:: Goal of the exercise ::
In the material below, the lines to repeat exactly run from the one containing "Image attached. mask" to the very last line, both included.

:: Data shown ::
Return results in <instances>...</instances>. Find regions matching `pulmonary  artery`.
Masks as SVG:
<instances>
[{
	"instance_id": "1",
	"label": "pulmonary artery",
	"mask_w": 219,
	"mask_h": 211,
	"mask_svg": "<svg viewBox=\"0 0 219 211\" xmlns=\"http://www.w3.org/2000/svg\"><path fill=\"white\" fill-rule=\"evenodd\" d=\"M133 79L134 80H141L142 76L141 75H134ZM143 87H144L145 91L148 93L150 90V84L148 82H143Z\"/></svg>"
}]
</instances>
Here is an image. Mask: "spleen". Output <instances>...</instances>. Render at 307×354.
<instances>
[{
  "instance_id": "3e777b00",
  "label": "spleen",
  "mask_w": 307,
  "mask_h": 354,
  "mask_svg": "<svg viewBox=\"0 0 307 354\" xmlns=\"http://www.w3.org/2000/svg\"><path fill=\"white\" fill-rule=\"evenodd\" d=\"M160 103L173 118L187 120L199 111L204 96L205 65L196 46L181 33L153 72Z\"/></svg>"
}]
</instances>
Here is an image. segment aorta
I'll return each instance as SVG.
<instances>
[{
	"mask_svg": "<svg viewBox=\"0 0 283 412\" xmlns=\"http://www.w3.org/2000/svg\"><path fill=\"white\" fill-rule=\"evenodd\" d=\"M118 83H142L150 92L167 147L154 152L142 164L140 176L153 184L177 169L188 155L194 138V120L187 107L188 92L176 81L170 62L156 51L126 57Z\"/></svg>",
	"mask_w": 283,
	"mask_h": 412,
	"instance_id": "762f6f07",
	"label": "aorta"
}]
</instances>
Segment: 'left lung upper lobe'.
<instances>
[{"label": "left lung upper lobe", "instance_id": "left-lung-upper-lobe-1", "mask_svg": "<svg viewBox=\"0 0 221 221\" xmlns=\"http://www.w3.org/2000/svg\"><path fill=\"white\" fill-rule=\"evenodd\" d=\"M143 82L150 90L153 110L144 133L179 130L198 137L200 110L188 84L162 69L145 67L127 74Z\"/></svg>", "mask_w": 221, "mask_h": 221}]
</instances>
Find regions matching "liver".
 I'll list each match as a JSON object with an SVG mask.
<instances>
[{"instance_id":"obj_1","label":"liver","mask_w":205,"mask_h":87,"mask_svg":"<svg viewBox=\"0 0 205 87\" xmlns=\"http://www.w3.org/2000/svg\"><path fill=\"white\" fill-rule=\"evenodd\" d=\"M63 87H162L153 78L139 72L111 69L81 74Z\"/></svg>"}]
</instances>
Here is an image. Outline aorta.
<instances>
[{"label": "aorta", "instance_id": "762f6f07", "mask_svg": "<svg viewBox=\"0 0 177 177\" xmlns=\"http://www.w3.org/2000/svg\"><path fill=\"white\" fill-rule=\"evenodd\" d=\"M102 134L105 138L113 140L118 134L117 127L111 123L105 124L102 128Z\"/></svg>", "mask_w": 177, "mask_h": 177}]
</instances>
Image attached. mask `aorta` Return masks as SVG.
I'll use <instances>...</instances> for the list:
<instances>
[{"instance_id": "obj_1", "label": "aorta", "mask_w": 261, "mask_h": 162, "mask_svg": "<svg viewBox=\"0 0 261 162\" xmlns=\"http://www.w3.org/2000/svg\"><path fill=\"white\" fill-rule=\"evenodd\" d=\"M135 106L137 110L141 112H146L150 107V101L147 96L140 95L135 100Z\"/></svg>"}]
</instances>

:: Exercise solution ::
Image attached. mask `aorta` Return masks as SVG.
I'll use <instances>...</instances> for the list:
<instances>
[{"instance_id": "obj_1", "label": "aorta", "mask_w": 261, "mask_h": 162, "mask_svg": "<svg viewBox=\"0 0 261 162\" xmlns=\"http://www.w3.org/2000/svg\"><path fill=\"white\" fill-rule=\"evenodd\" d=\"M135 106L137 110L141 112H146L150 107V101L147 96L140 95L135 100Z\"/></svg>"}]
</instances>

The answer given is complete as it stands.